Service Through Entrepreneurship: This Soldier Is Revamping Military Family Wealth Creation

Walker Stamps
Profiles In Entrepreneurship — PiE
4 min readApr 11, 2019

Dear readers,

Welcome to another edition of Profiles in Innovation, where we interview the brightest entrepreneurs and VCs from Princeton and beyond!

For this issue I was lucky enough to speak with Princeton graduate-student-turned-entrepreneur Nicholas Leiter. As a student and a military officer, he has taken the initiative of starting a company with the mission of helping military families create wealth through home ownership.

Two Active Duty Soldier Scholars

Nick is a Coast Guard helicopter pilot, homeowner, and property manager. He bought his first home in 2007 and shortly thereafter faced an underwater mortgage due to the financial crisis. In 2011, he had orders to a new duty station. Nick and his wife faced a challenging personal finance decision-point: sell and take a $20,000 loss or assume the burden of property management? Rather than taking a loss, they opted to act as their own landlords and have tolerated the headaches associated with property management.

His co-founder, John, is a Navy surface sailor, home seller, and forced renter. He bought his first home in 2014. Sixteen months later, John and his wife received Permanent Change of Station (PCS) orders overseas and confronted a common dilemma: manage property from the other side of the world or lose out on the upside of long-term homeownership? DIY-renovations and favorable market conditions allowed them to break even, but he knows others are not as fortunate.

Read on to see how they have leveraged their resources and experiences to turn this idea to a reality.

Servant Leadership: The Business of Helping Military Families

Nicholas’s company, UPROOT, exists to serve the military and veteran communities where he claims that the traditional mortgage industry cannot. They aim to help military families access real estate wealth and create the opportunity to turn each required move to a new duty station into an investment opportunity. His company facilitates a homeownership system with the military family’s unique needs in mind. UPROOT aims to provide the wealth accumulation benefits typically associated with long-term homeownership to military families. The company does this without tying up family VA loan entitlements in a single property so families can purchase a home at every duty station and create a diversified real estate portfolio.

According to Nicholas, the mortgage industry is not designed for military life and fails to be an accessible way for military families to build wealth. He started his company with the intention to address this problem.

The Lesser-Known Sacrifices

Active duty service members and veterans make many sacrifices to serve their country — frequent deployments, dangerous tours of duty in combat zones, and the PTSD that goes along with the last 15 years of the Global War on Terror. But there are also more insidious sacrifices that military families make that you will never hear about on the CNN or Fox News and you won’t see highlighted in a Hollywood action movie.

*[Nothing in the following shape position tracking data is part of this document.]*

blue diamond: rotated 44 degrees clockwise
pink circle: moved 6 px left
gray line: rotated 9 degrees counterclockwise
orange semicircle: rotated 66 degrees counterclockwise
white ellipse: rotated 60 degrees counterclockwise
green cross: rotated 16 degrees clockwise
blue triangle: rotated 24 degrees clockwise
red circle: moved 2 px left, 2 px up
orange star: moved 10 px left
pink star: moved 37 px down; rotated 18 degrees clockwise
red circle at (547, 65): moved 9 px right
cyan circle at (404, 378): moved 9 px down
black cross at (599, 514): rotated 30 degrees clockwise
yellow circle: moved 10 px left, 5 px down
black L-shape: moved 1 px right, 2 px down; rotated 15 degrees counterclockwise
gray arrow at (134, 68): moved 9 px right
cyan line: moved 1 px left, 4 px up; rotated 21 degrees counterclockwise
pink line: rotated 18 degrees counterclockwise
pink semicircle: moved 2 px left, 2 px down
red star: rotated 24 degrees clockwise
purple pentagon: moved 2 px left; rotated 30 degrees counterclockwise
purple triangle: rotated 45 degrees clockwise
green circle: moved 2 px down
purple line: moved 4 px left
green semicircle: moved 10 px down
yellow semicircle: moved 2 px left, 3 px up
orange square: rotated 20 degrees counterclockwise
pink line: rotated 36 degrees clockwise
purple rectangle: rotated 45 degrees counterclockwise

“My co-founder John and I have both wrestled with homeownership amidst multiple PCS moves over a combined 20 years of service. We met at Princeton University this year where we were inspired to search for entrepreneurial solutions to solve issues facing the military community. We are both currently serving on active duty.”

These formative experiences in the real estate world highlighted the realities of military homeownership. UPROOT was founded to revolutionize the mortgage industry and ease some of the burdens inherent to uprooting a family.

Using Data to Determine the Market’s Needs

Based on an UPROOT survey of military families (550 respondents), military homeowners own their home for approximately 5 years, compared to the national median of 13.3 years. This means three things: One, the time horizon to build equity is short. Two, home-owners are more susceptible to fluctuations in the housing market. And three, if the home ownership period occurs during a dip in the market then a military homeowner may not realize the appreciation benefits compared to those with a longer time horizon. It becomes clear that if someone is constantly buying and selling a home, they are not building wealth in your real estate asset like someone who lives in the same place for 30 years. Using market data to determine what exactly the niche needs is pivotal in the creation of a successful startup.

Great Ideas Come from Deep Reflection and Spontaneous Creativity

“This idea was formed in response to a systems disruption assignment for a social entrepreneurship class during the fall semester. I was really struggling to come up with an idea. That night, I attended a campus workshop on creativity taught by psychologist and creativity/innovation expert Keith Sawyer. Until this night, I had always assumed that being a “left-brained” individual (logical, analytical, objective) meant that I would never be artistic or creative; however, Keith spoke about creativity being a trait that is nurtured through a deliberate process. He recommended a mental exercise of pairing two unrelated, distinct concepts that normally would never be associated with each other to think about the creative possibilities. I went home inspired and intrigued. That night around midnight, I jumped out of bed with the first iteration of UPROOT’s business model as a direct result of that exercise. I guess you can teach an old dog new tricks after all!” — Nicholas Leiter

To find out more UPROOT’s website can be accessed here: www.uproothomes.com

That’s all for this issue. Talking with Nick showed the potential for addressing a market need while providing value for consumers and helping a community. This kind of social entrepreneurship drives both the economy and society.